Piccadilly na Rua Augusta
Saindo da Betesga em direção ao Rossio, encontramos a Rua Augusta, pedonal há muitos anos e com pergaminhos no comércio local. Mantém-se por lá a Londres Salão na área dos tecidos de gama alta , enquanto outras igualmente importantes fecharam. A Casa Sousa encerrou as portas em 2013, a Casa Frazão em 2018 . Chegaram a existir 20 lojas de tecidos na Baixa.

Clientes, e até alguns funcionários destes espaços, foram para a Londres Salão. "O ano de 2019 foi excecional, o melhor da última década, e este tinha começado muito bem. Até ao estado de emergência estávamos melhor do que o ano passado. De repente, ficámos a zero", conta José Quadros, filho do proprietário. Sem faturar e com toda a coleção primavera-verão comprada, os prejuízos são grandes. Uma situação três vezes pior do que na crise de 2008, diz o gestor, quando as quebras rondaram os 18%.

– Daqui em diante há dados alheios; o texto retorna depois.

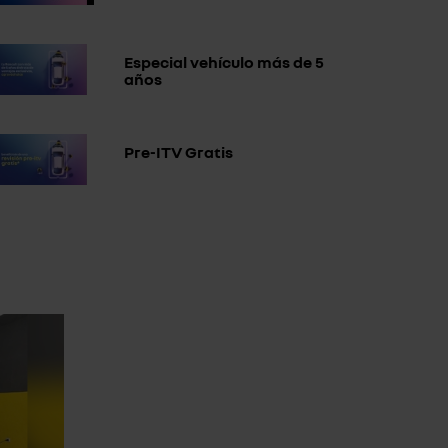
Especial vehículo más de 5
años
Pre-ITV Gratis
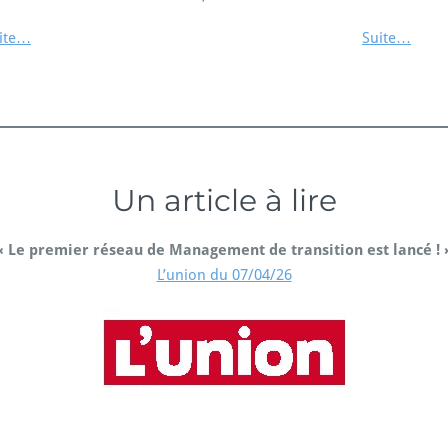
ite…
Suite…
Un article à lire
« Le premier réseau de Management de transition est lancé ! 
L’union du 07/04/26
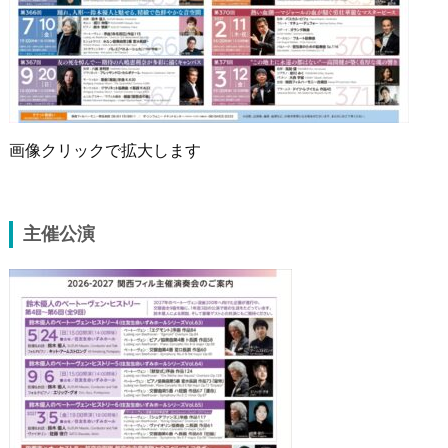
画像クリックで拡大します
主催公演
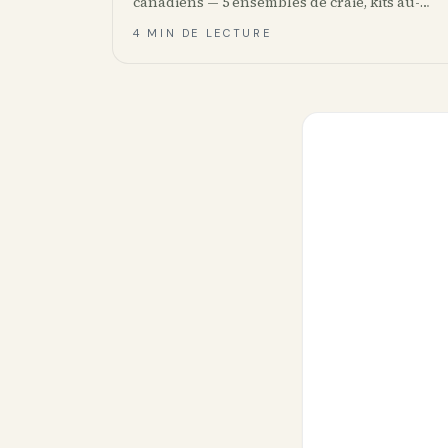
canadiens — 5 ensembles de craie, kits au-
delà de la craie, et quoi chercher.
4 MIN DE LECTURE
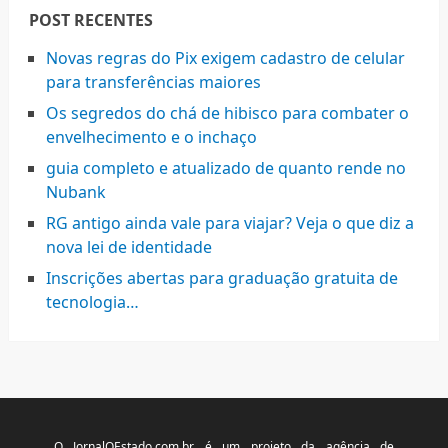
POST RECENTES
Novas regras do Pix exigem cadastro de celular
para transferências maiores
Os segredos do chá de hibisco para combater o
envelhecimento e o inchaço
guia completo e atualizado de quanto rende no
Nubank
RG antigo ainda vale para viajar? Veja o que diz a
nova lei de identidade
Inscrições abertas para graduação gratuita de
tecnologia…
O JornalOEstado.com.br é um projeto da agência de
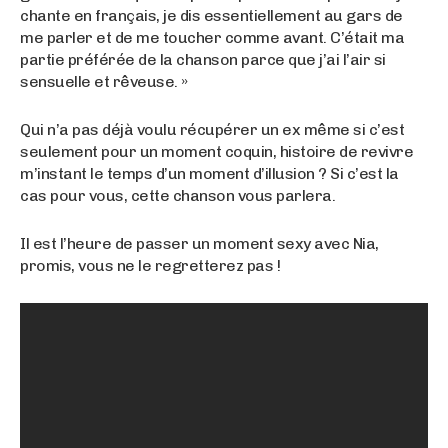
chante en français, je dis essentiellement au gars de
me parler et de me toucher comme avant. C’était ma
partie préférée de la chanson parce que j’ai l’air si
sensuelle et rêveuse. »
Qui n’a pas déjà voulu récupérer un ex même si c’est
seulement pour un moment coquin, histoire de revivre
m’instant le temps d’un moment d’illusion ? Si c’est la
cas pour vous, cette chanson vous parlera.
Il est l’heure de passer un moment sexy avec Nia,
promis, vous ne le regretterez pas !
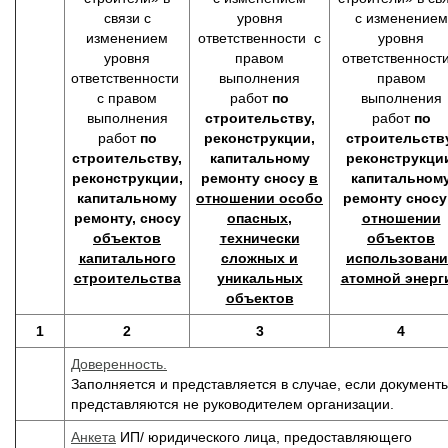
связи с
уровня
с изменением
изменением
ответственности с
уровня
уровня
правом
ответственности
ответственности
выполнения
правом
с правом
работ
по
выполнения
выполнения
строительству,
работ
по
работ
по
реконструкции,
строительств
строительству,
капитальному
реконструкци
реконструкции,
ремонту
сносу
в
капитальном
капитальному
отношении особо
ремонту
снос
ремонту, сносу
опасных,
отношении
объектов
технически
объектов
капитального
сложных и
использовани
строительства
уникальных
атомной энерг
объектов
1
2
3
4
Доверенность.
Заполняется и представляется в случае, если документ
представляются не руководителем организации.
Анкета
ИП/ юридического лица, предоставляющего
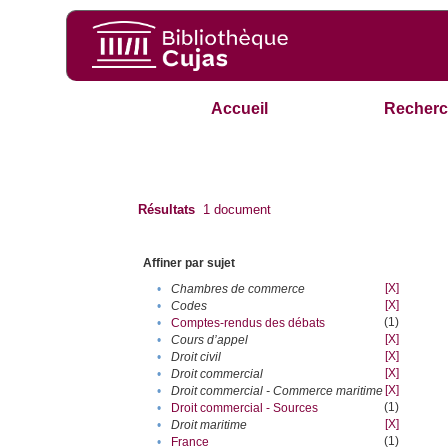
Accueil
Recherc
Résultats
1
document
Affiner par sujet
[X]
•
Chambres de commerce
[X]
•
Codes
(1)
•
Comptes-rendus des débats
[X]
•
Cours d’appel
[X]
•
Droit civil
[X]
•
Droit commercial
[X]
•
Droit commercial - Commerce maritime
(1)
•
Droit commercial - Sources
[X]
•
Droit maritime
(1)
•
France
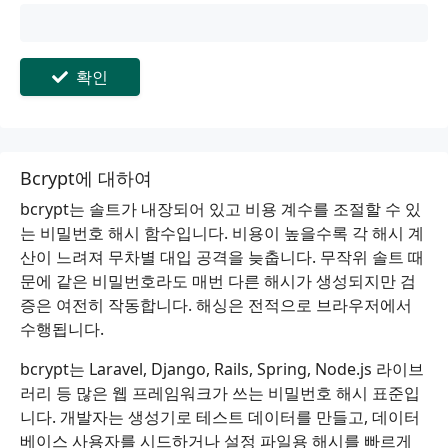
확인
Bcrypt에 대하여
bcrypt는 솔트가 내장되어 있고 비용 계수를 조절할 수 있
는 비밀번호 해시 함수입니다. 비용이 높을수록 각 해시 계
산이 느려져 무차별 대입 공격을 늦춥니다. 무작위 솔트 때
문에 같은 비밀번호라도 매번 다른 해시가 생성되지만 검
증은 여전히 작동합니다. 해싱은 전적으로 브라우저에서
수행됩니다.
bcrypt는 Laravel, Django, Rails, Spring, Node.js 라이브
러리 등 많은 웹 프레임워크가 쓰는 비밀번호 해시 표준입
니다. 개발자는 생성기로 테스트 데이터를 만들고, 데이터
베이스 사용자를 시드하거나 설정 파일용 해시를 빠르게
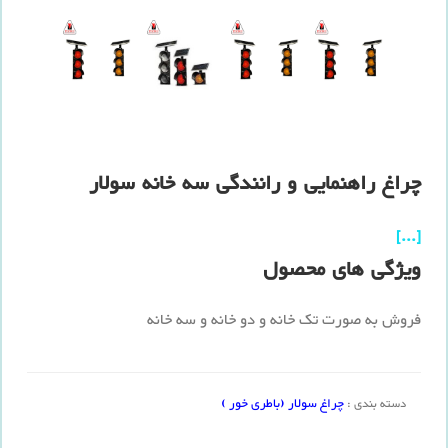
چراغ راهنمایی و رانندگی سه خانه سولار
[...]
ویژگی های محصول
فروش به صورت تک خانه و دو خانه و سه خانه
چراغ سولار (باطری خور )
دسته بندی :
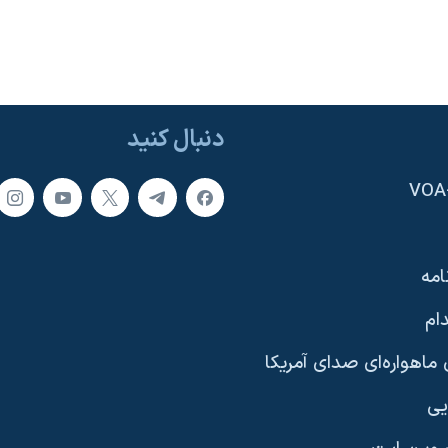
دنبال کنید
امه
ام
ماهواره‌ای صدای آمریکا
یی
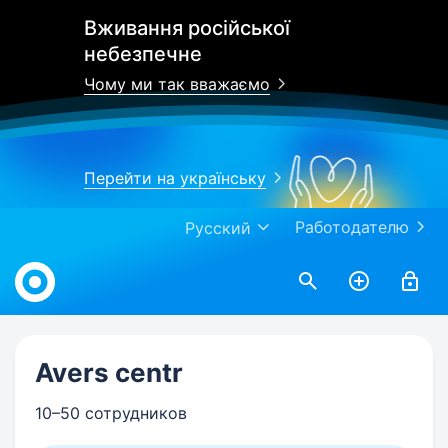
Вживання російської
небезпечне
Чому ми так вважаємо
Перейти на українську
Работодателю
Русский
Work.ua
Avers centr
10–50 сотрудников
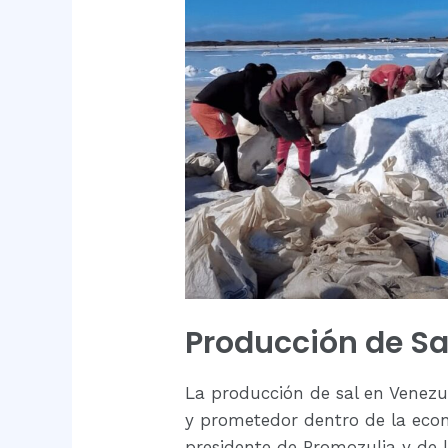
de
Sal
en
Venezuela
Producción de Sa
La producción de sal en Venezu
y prometedor dentro de la econ
presidente de Promozulia y de 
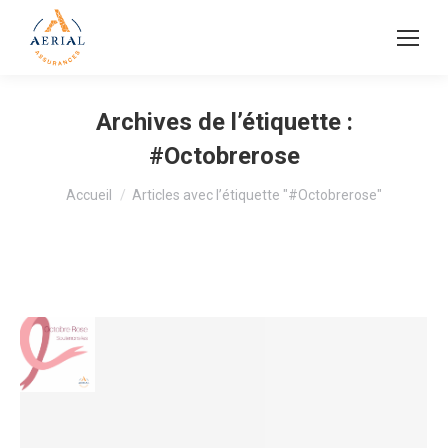
Archives de l’étiquette :
#Octobrerose
Vous êtes ici :
Accueil
Articles avec l’étiquette "#Octobrerose"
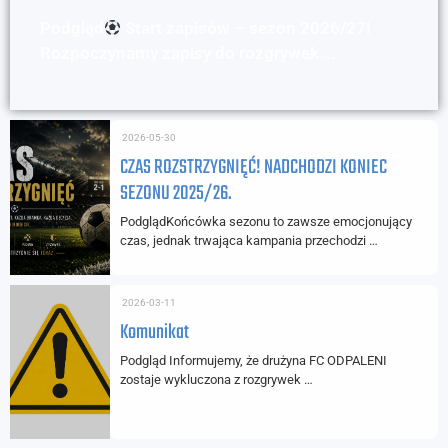
Podgląd
Start zapisów – sezon 2026/27!
Rozpoczynamy zapisy do rozgrywek …
2026-05-30
CZAS ROZSTRZYGNIĘĆ! NADCHODZI KONIEC
SEZONU 2025/26.
PodglądKońcówka sezonu to zawsze emocjonujący
czas, jednak trwająca kampania przechodzi …
2026-03-11
Komunikat
Podgląd Informujemy, że drużyna FC ODPALENI
zostaje wykluczona z rozgrywek …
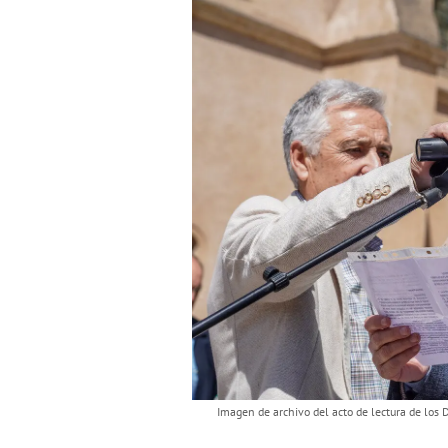
Imagen de archivo del acto de lectura de los 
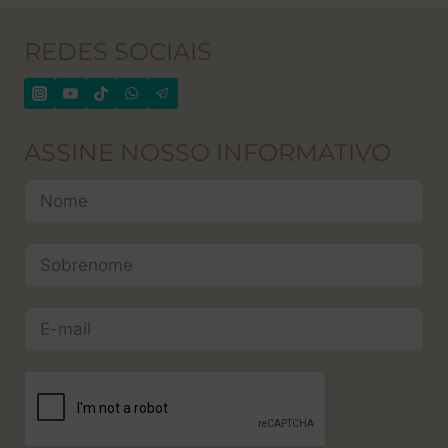
REDES SOCIAIS
ASSINE NOSSO INFORMATIVO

"Estamos a fazer 35% da faturação; 40% dos clientes são estrangeiros e estes desapareceram, como desapareceu quem comprava tecidos para as toilettes dos casamentos e batizados". José Quadros gere a empresa desde 1986, tinha acabado o curso de Gestão. Além do pai, são sócios a tia e a prima. Com a pandemia, estiveram dois dias sem faturar, o que nunca acontecera. "Nem no 25 de Abril, o meu pai conta que vendeu quatro metros de tafetá." Têm cinco funcionários, três em lay-off total e dois em parcial. "É uma equipa fantástica e que tem 30 anos de experiência", sublinha José.

Fecharam no dia 17 de março, "já não havia ninguém na rua", para a reabrir a 7 de maio, depois de uma limpeza profunda e colocação de equipamentos de higiene, nomeadamente um dispensador de desinfetante que se aciona com o pé. E só entram dois clientes. Os estrangeiros vinham de Angola e de Moçambique, também de Brasil, Rússia, França, Itália (de onde são a maioria dos tecidos) e Espanha.

O estabelecimento abriu como Alfaiataria Londres Salão, em 1911, pelas mãos de Augusto Brandão. Numa das suas viagens, ficou impressionado com a rua londrina dos alfaiates, em Piccadilly Circus, e replicou esses ateliês em Portugal. A decoração e o mobiliário vieram de Londres e ainda hoje se mantêm.

A família Quadros comprou o negócio em 1950 e transformou a alfaiataria numa loja de tecidos de gama alta (sedas naturais, rendas, linhos, lantejoulas, etc.) Numa grande intervenção em 1999, voltaram à fachada original que se tinha perdido pelo caminho recorrendo a uma foto das montras da Rua Augusta, ornamentadas para receber Isabel II, em 1957. "Há duas boas lojas de tecidos em Portugal, o Cunha Rodrigues, no Porto, e a Londres Salão, em Lisboa", garante José Quadros.

Espera que o nível de vendas volte à normalidade em 2021, mas sente-se de mãos atadas por agora. "Não depende de mim, a Baixa está deserta. Até pode ser que as vendas disparem, o meu problema é saber como vamos viver até lá."